There are two things you need to learn to workwith regex in Python: (1) the syntax used for pattern matching and (2) the Python functions which use regex patterns to search strings. Typically, regex patterns consist of a combination of alphanumeric characters and also special characters, or metacharacters: `. \ | ( ) [ { $ * + ?`. To match meta-characters, you need to escape them with a `\`. We will start by learning about some of the more useful functions below.

In [88]:
import regex as re

##### Useful Functions

In [89]:
# re.sub function: Substitute one string for another
txt = 'I love R'
re.sub(pattern="R", repl='Python', string=txt)

'I love Python'

In [90]:
# re.findall function: Returns all matches 
txt = 'I love R, and I also love Python'
re.findall("o", txt)

['o', 'o', 'o', 'o']

In [92]:
# re.search function: Returns index of a character pattern, but only for first occurence  
txt = "The rain in Spain"
x = re.search("\s", txt)
print("The first white-space character is located in position:", x.start())

The first white-space character is located in position: 3


In [93]:
# re.split function: Split string based on a pattern
txt = "The rain in Spain"
x = re.split("\s", txt)
print(x)
print(re.split("\s", txt, 1)) # Split at first occurence only

['The', 'rain', 'in', 'Spain']
['The', 'rain in Spain']


In [94]:
# re.match function: Returns a "match" object if a pattern is found at the beginning of a string
x = re.match("The", "The rain in Spain")
print(x)
print(x.group())  # returns the match

<regex.Match object; span=(0, 3), match='The'>
The


##### Regex syntax

In [95]:
re.sub("\\$", "!", "I love Python$")

'I love Python!'

In [96]:
re.sub("$", "!", "I love Python$")  # didn't work as expected since we need to escape the $

'I love Python$!'

In [97]:
re.sub("\\*", "!", "I love Python*")

'I love Python!'

In [98]:
re.sub("\\\\", " ", "I\\need\\space") # to replace double \\, you have to escape twice!

'I need space'

In [99]:
re.sub(r"\\", " ", "I\\need\\space") #use a raw string to make the code easier to follow

'I need space'

In [100]:
# substitute any digits
re.sub("\\d", '_', "I'm working in Python 3.10.2")

"I'm working in Python _.__._"

In [101]:
# substitue any non-digits
re.sub("\\D", '_', "I'm working in Python 3.10.2")

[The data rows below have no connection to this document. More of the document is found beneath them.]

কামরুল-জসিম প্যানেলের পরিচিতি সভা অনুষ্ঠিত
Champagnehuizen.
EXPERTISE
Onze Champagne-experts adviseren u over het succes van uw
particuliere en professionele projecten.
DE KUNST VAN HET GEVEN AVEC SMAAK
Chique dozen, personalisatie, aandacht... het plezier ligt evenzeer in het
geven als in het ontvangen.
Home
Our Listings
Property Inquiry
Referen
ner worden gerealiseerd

'______________________3_10_2'

In [102]:
# substitute any alpha-numeric characters
re.sub("\\w", '_', "I'm working in Python 3.10.2")

"_'_ _______ __ ______ _.__._"

In [103]:
# substitute any non-alpha-numeric characters
re.sub("\\W", '_', "I'm working in Python 3.10.2")

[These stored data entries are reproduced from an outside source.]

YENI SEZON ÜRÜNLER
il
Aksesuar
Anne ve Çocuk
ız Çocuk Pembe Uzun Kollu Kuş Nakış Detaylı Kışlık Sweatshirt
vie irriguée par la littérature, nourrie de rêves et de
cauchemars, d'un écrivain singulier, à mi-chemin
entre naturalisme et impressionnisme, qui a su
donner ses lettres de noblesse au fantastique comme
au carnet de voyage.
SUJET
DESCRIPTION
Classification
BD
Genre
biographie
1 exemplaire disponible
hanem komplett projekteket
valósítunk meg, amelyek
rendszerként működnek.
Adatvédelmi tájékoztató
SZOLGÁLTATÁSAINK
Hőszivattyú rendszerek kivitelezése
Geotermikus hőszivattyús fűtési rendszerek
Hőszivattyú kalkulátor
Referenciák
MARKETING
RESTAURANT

'I_m_working_in_Python_3_10_2'

In [104]:
# substitute any white-space characters, including \n, \t, etc.
re.sub("\\s", '_', "I'm working in Python 3.10.2")

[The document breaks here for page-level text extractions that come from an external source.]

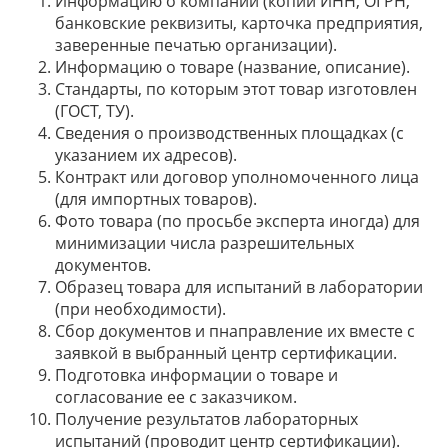
Информацию о компании (копии ИНН, ОГРН,
банковские реквизиты, карточка предприятия,
заверенные печатью организации).
Информацию о товаре (название, описание).
Стандарты, по которым этот товар изготовлен
(ГОСТ, ТУ).
Сведения о производственных площадках (с
указанием их адресов).
Контракт или договор уполномоченного лица
(для импортных товаров).
Фото товара (по просьбе эксперта иногда) для
минимизации числа разрешительных
документов.
Образец товара для испытаний в лаборатории
(при необходимости).
Сбор документов и пнаправление их вместе с
заявкой в выбранный центр сертификации.
Подготовка информации о товаре и
согласование ее с заказчиком.
Получение результатов лабораторных
испытаний (проводит центр сертификации).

"I'm_working_in_Python_3.10.2"

In [105]:
# substitute any non-white-space characters, including \n, \t, etc.
re.sub("\\S", '_', "I'm working in Python 3.10.2")

'___ _______ __ ______ ______'

To match one of several characters in a specified set we can enclose
the characters of concern with square brackets `[ ]`. For example:  
- `[aeiou]` to match any lower case vowel
- `[AEIOU]` to match any upper case vowel
- `[a-z]` to match any lower case letter
- `[A-Z]` to match any upper case letter
- `[0123456789]` to match any digit 
- `[0-9]` to match any numbers in the 0-9 range 
- `[[:blank:]]` to match any blank characters
- `[[:punct:]]` to match any special characters
- `[[:alnum:]]` to match any alpha-numeric characters
- `[^aeiou]` to match any non-lower case vowel, the ^ negates the lower-case vowels

In addition, to match any characters not in a specified character set
we can include the caret `^` at the beginning of the set within the
brackets

In [106]:
x = "I like pizza! #pizza, @wheres_my_pizza, I like R (v3.2.2) #rrrrrrr2015"

In [107]:
re.findall("[A-Za-z]", x) # this matches all letters, but only a single letter at a time

['I',
 'l',
 'i',
 'k',
 'e',
 'p',
 'i',
 'z',
 'z',
 'a',
 'p',
 'i',
 'z',
 'z',
 'a',
 'w',
 'h',
 'e',
 'r',
 'e',
 's',
 'm',
 'y',
 'p',
 'i',
 'z',
 'z',
 'a',
 'I',
 'l',
 'i',
 'k',
 'e',
 'R',
 'v',
 'r',
 'r',
 'r',
 'r',
 'r',
 'r',
 'r']

In [108]:
# remove space or tabs
re.sub("[[:blank:]]","", x)

'Ilikepizza!#pizza,@wheres_my_pizza,IlikeR(v3.2.2)#rrrrrrr2015'

In [109]:
# replace punctuation with whitespace
re.sub(pattern = "[[:punct:]]", repl = " ", string=x)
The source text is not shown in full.